Mod-CL learns shared modulation types from unlabeled radio signals by contrasting different temporal segments of the same instance.

A machine-rendered reading of the paper's core claim, the machinery that carries it, and where it could break.

The paper establishes that automatic modulation classification suffers when self-supervised methods use generic pretext tasks that entangle modulation information with channel noise and symbol variations. It identifies that different time segments within one transmitted signal reliably share the modulation scheme as a structural prior that aligns directly with the classification goal. The proposed Mod-CL framework builds positive pairs from these segments, applies data augmentations, and uses a custom contrastive objective to pull representations together only on modulation semantics while pushing apart nuisance factors. This matters because practical radio systems generate vast unlabeled data yet labeling each modulation type is costly, so a method that extracts task-relevant features without labels could cut annotation needs substantially. If the approach holds, models pretrained this way should require fewer labels to reach high accuracy on downstream classification.

Core claim

Intra-instance modulation consistency is a task-aware prior in which different temporal segments of one signal instance preserve the same modulation type while varying in waveform details, channel effects, and noise. Mod-CL exploits this by sampling positive pairs from segmented views of the identical instance, combined with augmentations, inside a contrastive loss that avoids intra-instance supervisory conflicts and forces the encoder to retain only the invariant modulation information.

What carries the argument

The intra-instance modulation consistency prior together with the Mod-CL contrastive objective that constructs positive pairs from temporal segments of the same signal.

If this is right

  • Mod-CL produces representations that outperform existing self-supervised baselines on RadioML datasets for automatic modulation classification.
  • The gains are largest when only a small fraction of labels is available for the final linear probe.
  • The learned features suppress entanglement with symbol, channel, and noise variations compared with task-agnostic SSL methods.
  • A single pretraining stage on unlabeled data yields improved downstream accuracy without changes to the classifier architecture.

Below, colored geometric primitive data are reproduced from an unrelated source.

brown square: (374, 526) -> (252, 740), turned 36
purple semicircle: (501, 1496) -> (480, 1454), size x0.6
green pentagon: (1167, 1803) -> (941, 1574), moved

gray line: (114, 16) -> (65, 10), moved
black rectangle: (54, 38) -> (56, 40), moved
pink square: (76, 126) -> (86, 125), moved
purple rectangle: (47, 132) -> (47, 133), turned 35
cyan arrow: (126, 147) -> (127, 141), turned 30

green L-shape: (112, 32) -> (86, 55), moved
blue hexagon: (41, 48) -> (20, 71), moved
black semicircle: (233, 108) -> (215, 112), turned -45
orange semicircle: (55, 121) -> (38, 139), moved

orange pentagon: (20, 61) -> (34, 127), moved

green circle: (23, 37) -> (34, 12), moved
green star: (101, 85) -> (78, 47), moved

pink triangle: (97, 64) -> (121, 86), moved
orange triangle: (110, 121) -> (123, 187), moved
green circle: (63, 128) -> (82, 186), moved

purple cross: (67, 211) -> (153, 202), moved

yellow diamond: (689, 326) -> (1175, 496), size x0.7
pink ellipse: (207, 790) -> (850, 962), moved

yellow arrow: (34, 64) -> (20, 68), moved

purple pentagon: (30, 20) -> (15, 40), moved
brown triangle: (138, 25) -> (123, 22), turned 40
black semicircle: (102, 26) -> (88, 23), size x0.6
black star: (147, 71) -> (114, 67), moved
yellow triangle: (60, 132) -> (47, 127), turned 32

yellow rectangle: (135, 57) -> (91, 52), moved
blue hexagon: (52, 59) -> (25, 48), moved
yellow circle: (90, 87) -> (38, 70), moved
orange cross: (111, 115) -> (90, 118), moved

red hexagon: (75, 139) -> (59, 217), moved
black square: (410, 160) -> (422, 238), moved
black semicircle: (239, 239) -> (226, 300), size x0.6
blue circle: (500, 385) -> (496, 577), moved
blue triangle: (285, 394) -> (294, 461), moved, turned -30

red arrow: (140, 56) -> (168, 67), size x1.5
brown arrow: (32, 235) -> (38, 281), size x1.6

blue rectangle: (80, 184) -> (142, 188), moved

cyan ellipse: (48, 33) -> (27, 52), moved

Where Pith is reading between the lines

These are editorial extensions of the paper, not claims the author makes directly.

  • The same segment-consistency idea could be tested on other time-series classification problems where intra-instance labels remain constant, such as speech or vibration analysis.
  • If the prior generalizes, it would reduce reliance on simulated channel models by allowing direct use of real over-the-air recordings for pretraining.
  • One could measure whether the contrastive objective also improves robustness to unseen modulation variants or new noise distributions not present in RadioML.

Load-bearing premise

Different temporal segments of the same transmitted signal always share the identical modulation type and differ only in unrelated nuisance factors such as noise or channel effects.

What would settle it

Run Mod-CL on a dataset where positive pairs are deliberately drawn from segments carrying different modulations; if linear probing accuracy then falls to or below that of standard augmentation-based contrastive baselines, the utility of the consistency prior is refuted.

Figures

Figures reproduced from arXiv: 2605.11875 by Chenxu Wang, Hanlin Mo, Hantong Xing, Licheng Jiao, Lirong Han, Shuang Wang, Xinyu Hu.

Figure 1
Figure 1. Figure 1: Schematic illustration of intra-instance modulation [PITH_FULL_IMAGE:figures/full_fig_p002_1.png] view at source ↗
Figure 2
Figure 2. Figure 2: The architecture of the proposed Mod-CL framework. The pre-training stage begins with modulation-consistent positive [PITH_FULL_IMAGE:figures/full_fig_p004_2.png] view at source ↗
Figure 3
Figure 3. Figure 3: Per-SNR test accuracy (%) under the linear probing protocol with [PITH_FULL_IMAGE:figures/full_fig_p008_3.png] view at source ↗
Figure 5
Figure 5. Figure 5: Mechanism validation on RML 2016.10A under the [PITH_FULL_IMAGE:figures/full_fig_p010_5.png] view at source ↗
Figure 4
Figure 4. Figure 4: t-SNE visualization of encoder features on the test set [PITH_FULL_IMAGE:figures/full_fig_p010_4.png] view at source ↗
Figure 6
Figure 6. Figure 6: Ablation studies on RML 2016.10A under the linear [PITH_FULL_IMAGE:figures/full_fig_p012_6.png] view at source ↗
read the original abstract

Deep learning-based AMC methods have achieved remarkable performance, but their practical deployment remains constrained by the high cost of labeled data. Although self-supervised learning (SSL) reduces the reliance on labels, existing SSL-based AMC methods often rely on task-agnostic pretext objectives misaligned with modulation classification, leading to representations entangled with nuisance factors such as symbol, channel, and noise. In this paper, we identify intra-instance modulation consistency as a task-aware structural prior, whereby different temporal segments of the same signal may differ in waveform while preserving the same modulation type, thus providing a principled cue for task-aligned self-supervision. Based on this prior, we propose Mod-CL, a Modulation consistency-based Contrastive Learning framework that constructs positive pairs from different temporal segments of the same signal instance, to encourage the model to learn shared modulation information while suppressing nuisance variations. We further develop a contrastive objective tailored to Mod-CL, which jointly exploits temporal segmentation and data augmentation to pull together views sharing the same modulation semantics while avoiding supervisory conflicts within each signal instance. Extensive experiments on RadioML datasets show that Mod-CL consistently outperforms strong baselines, especially in low-label regimes, achieving substantial improvements in linear probing accuracy.

Editorial analysis

A structured set of objections, weighed in public.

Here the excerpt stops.